* ABOUT THIS TASK
After locating the line that contains "parece haber sido" in the data below, set down exactly that line and each one after it through the line that contains "prensa el viernes", and nothing more.

◇ ◇ ◇ ◇ ◇

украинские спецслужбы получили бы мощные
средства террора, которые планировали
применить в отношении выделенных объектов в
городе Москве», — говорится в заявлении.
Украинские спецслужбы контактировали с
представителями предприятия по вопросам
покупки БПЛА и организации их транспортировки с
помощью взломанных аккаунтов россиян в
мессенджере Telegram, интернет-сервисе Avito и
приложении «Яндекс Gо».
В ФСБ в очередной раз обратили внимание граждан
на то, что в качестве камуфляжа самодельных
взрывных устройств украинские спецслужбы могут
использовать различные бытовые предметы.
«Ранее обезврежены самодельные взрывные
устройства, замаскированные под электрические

◇ ◇ ◇ ◇ ◇

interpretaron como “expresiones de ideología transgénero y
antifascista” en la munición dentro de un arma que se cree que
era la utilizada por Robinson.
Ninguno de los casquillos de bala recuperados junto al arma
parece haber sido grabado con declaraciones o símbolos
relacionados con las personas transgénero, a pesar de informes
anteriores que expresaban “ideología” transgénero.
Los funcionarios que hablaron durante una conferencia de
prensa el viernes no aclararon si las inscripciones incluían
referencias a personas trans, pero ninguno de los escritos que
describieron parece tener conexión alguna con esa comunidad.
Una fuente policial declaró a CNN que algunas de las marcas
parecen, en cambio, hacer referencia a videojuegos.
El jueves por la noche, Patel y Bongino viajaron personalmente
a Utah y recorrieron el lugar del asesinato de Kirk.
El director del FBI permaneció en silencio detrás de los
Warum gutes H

◇ ◇ ◇ ◇ ◇

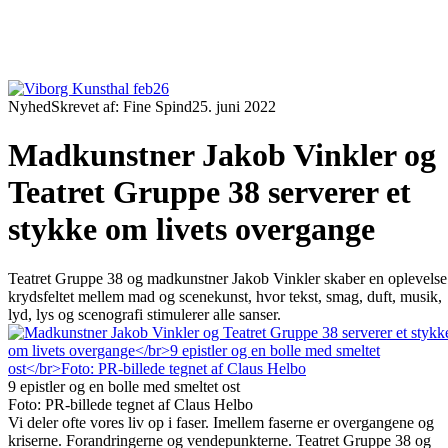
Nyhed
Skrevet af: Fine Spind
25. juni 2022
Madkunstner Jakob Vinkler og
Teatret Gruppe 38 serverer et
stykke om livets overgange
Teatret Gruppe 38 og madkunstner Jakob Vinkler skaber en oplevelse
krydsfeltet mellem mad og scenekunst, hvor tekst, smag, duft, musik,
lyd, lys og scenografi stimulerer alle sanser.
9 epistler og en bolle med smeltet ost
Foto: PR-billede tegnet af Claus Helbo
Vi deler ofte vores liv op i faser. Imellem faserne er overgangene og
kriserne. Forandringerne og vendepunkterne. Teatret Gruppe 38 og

◇ ◇ ◇ ◇ ◇

* RESPONSE BOX
parece haber sido grabado con declaraciones o símbolos
relacionados con las personas transgénero, a pesar de informes
anteriores que expresaban “ideología” transgénero.
Los funcionarios que hablaron durante una conferencia de
prensa el viernes no aclararon si las inscripciones incluían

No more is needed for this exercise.